Max Collins, the lead singer of the band Eve 6 has penned a great piece for Popula, noting that owning media is now an act of countercultural defiance. Specifically, he’s speaking out against basically all of the major book publishers suing the Internet Archive for making it possible to check out digital copies of books. He highlights, first, how the key gatekeepers, both in music (the record labels) and in book publishing have crafted a system that clearly screws over the actual creative folks, and how they basically want to make it so that all media you consume is on a rental model where you have to keep paying again and again and again.
And now they are coming for the authors of books, by suing the Internet Archive to ensure that books become like Spotify music: theirs, not yours or ours, to own. Owning media is now an act of countercultural defiance.
He talks about growing up going to record shops and finding the hidden gems (an experience I remember well, too). And while that may feel like just nostalgia for “the way things were,” he’s making larger point. There are elements of the new systems that are clearly better than the old. The ability of basically anyone to access almost any kind of music or books at any time is really something worth celebrating. But, he’s highlighting how, when it’s done under the terms of the labels and the publishers, the models are designed for exploitation, rather than to benefit culture.
The Internet Archive’s Open Library operates with an owning and lending model, like a traditional library. That means big publishers, who are the platform capitalists of print media, want to see it destroyed. They do not want you to be able to take digital books out from a library. They don’t even want you to own digital books. They want to move you to subscription services like Spotify, Netflix or Amazon Prime, so they can count on your monthly tithes to CEOs and shareholders coming in… forever.
I’m not sure I agree with the whole “platform capitalism” framing, but the underlying point is solid. To some extent, some of his complaints have existed for many decades (centuries?). He notes that “we’re handing art over entirely to the profit motive…” but that’s actually been quite true for a long, long time, and isn’t exactly new in the age of Spotify, Netflix, and Amazon.
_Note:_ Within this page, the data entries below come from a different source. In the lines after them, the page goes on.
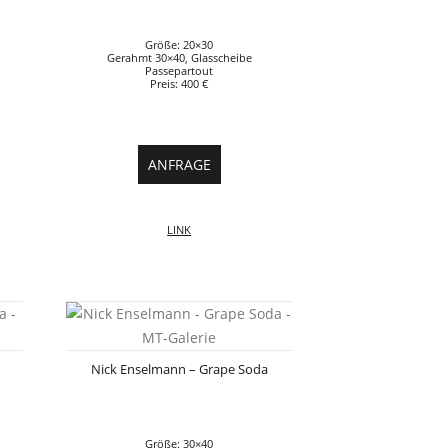
Größe: 20×30
Gerahmt 30×40, Glasscheibe
Passepartout
Preis: 400 €
ANFRAGE
LINK
Nick Enselmann – Grape Soda
Größe: 30×40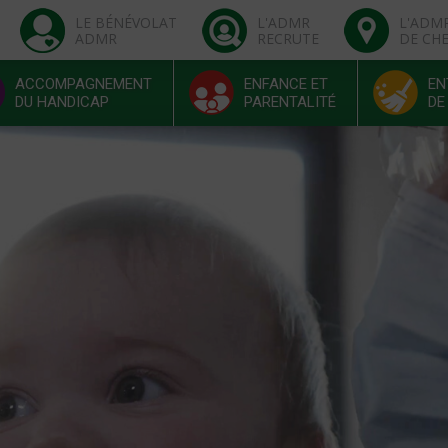
LE BÉNÉVOLAT
L'ADMR
L'ADM
ADMR
RECRUTE
DE CH
ACCOMPAGNEMENT
ENFANCE ET
EN
DU HANDICAP
PARENTALITÉ
DE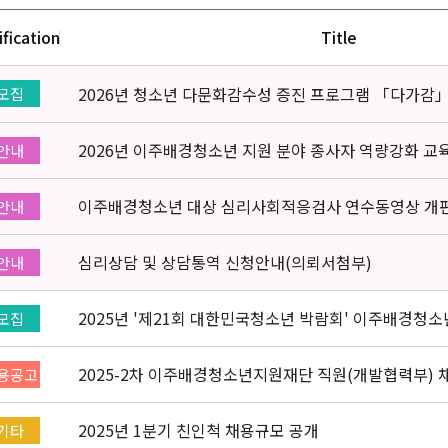
ification
Title
2026년 청소년 다문화감수성 증진 프로그램 「다가감
모집
2026년 이주배경청소년 지원 분야 종사자 역량강화 교
안내
이주배경청소년 대상 심리사회적응검사 연수동영상 개
안내
심리상담 및 상담통역 신청안내(의뢰서첨부)
안내
2025년 '제21회 대한민국청소년 박람회' 이주배경청
모집
부스 자원봉사자 신청·접수
2025-2차 이주배경청소년지원재단 직원(개발협력부) 채용
용공고
2025년 1분기 친인척 채용규모 공개
기타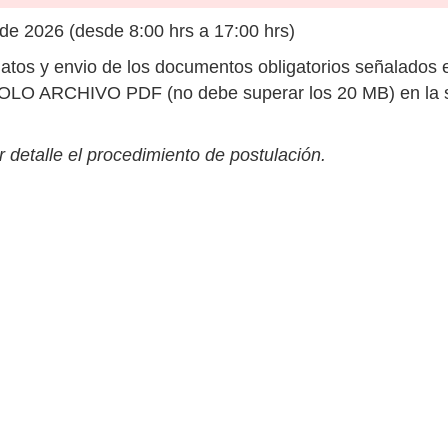
e 2026 (desde 8:00 hrs a 17:00 hrs)
atos y envio de los documentos obligatorios señalados 
SOLO ARCHIVO PDF (no debe superar los 20 MB) en la s
 detalle el procedimiento de postulación.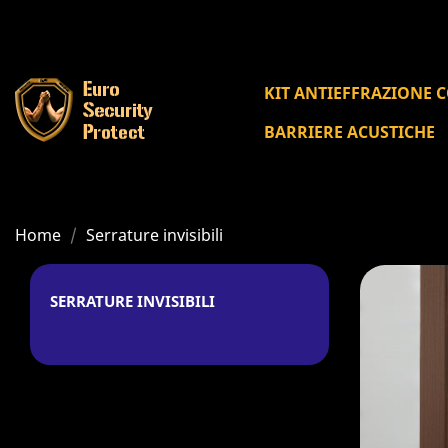
KIT ANTIEFFRAZIONE 
BARRIERE ACUSTICHE
Home
Serrature invisibili
SERRATURE INVISIBILI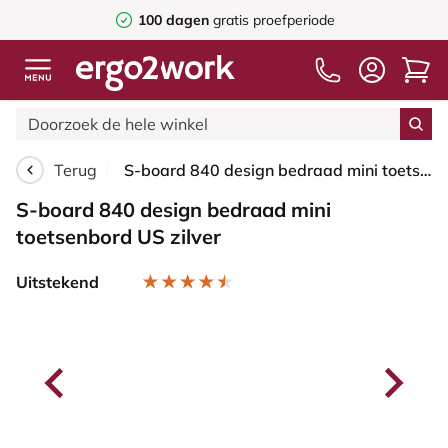
100 dagen
gratis proefperiode
Terug
S-board 840 design bedraad mini toetsenbord US zilver
S-board 840 design bedraad mini
toetsenbord US zilver
Uitstekend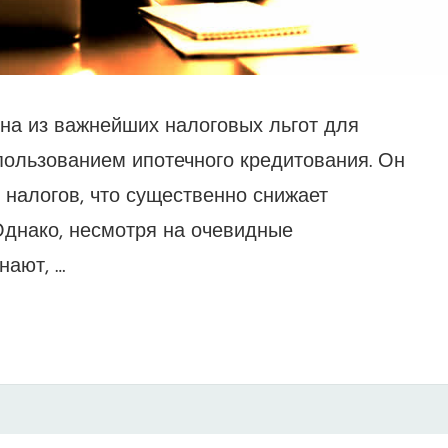
дна из важнейших налоговых льгот для
пользованием ипотечного кредитования. Он
 налогов, что существенно снижает
Однако, несмотря на очевидные
нают, …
But what is changing is that there were alternatives in the past and ways around that system, and that included things like the library. But that’s an anathema to the companies that want to see if they can squeeze more out of users by making the consumption of media a subscription, rather than something that the users actually have some level of control over. And digital libraries, like the Internet Archive, are important to preserve that other path for access to culture:
The Internet Archive and all other digital libraries and archives must be protected, and people need to see this ludicrously unethical suit by big publishers for what it is: an assault on art and truth and its protection for posterity.
I wish more artists were willing to speak up about this. I’ve seen far too many authors supporting the lawsuit, without realizing the end result of it is to put them even more under the control of the big publishers, which have already been exploiting them as the only games in town.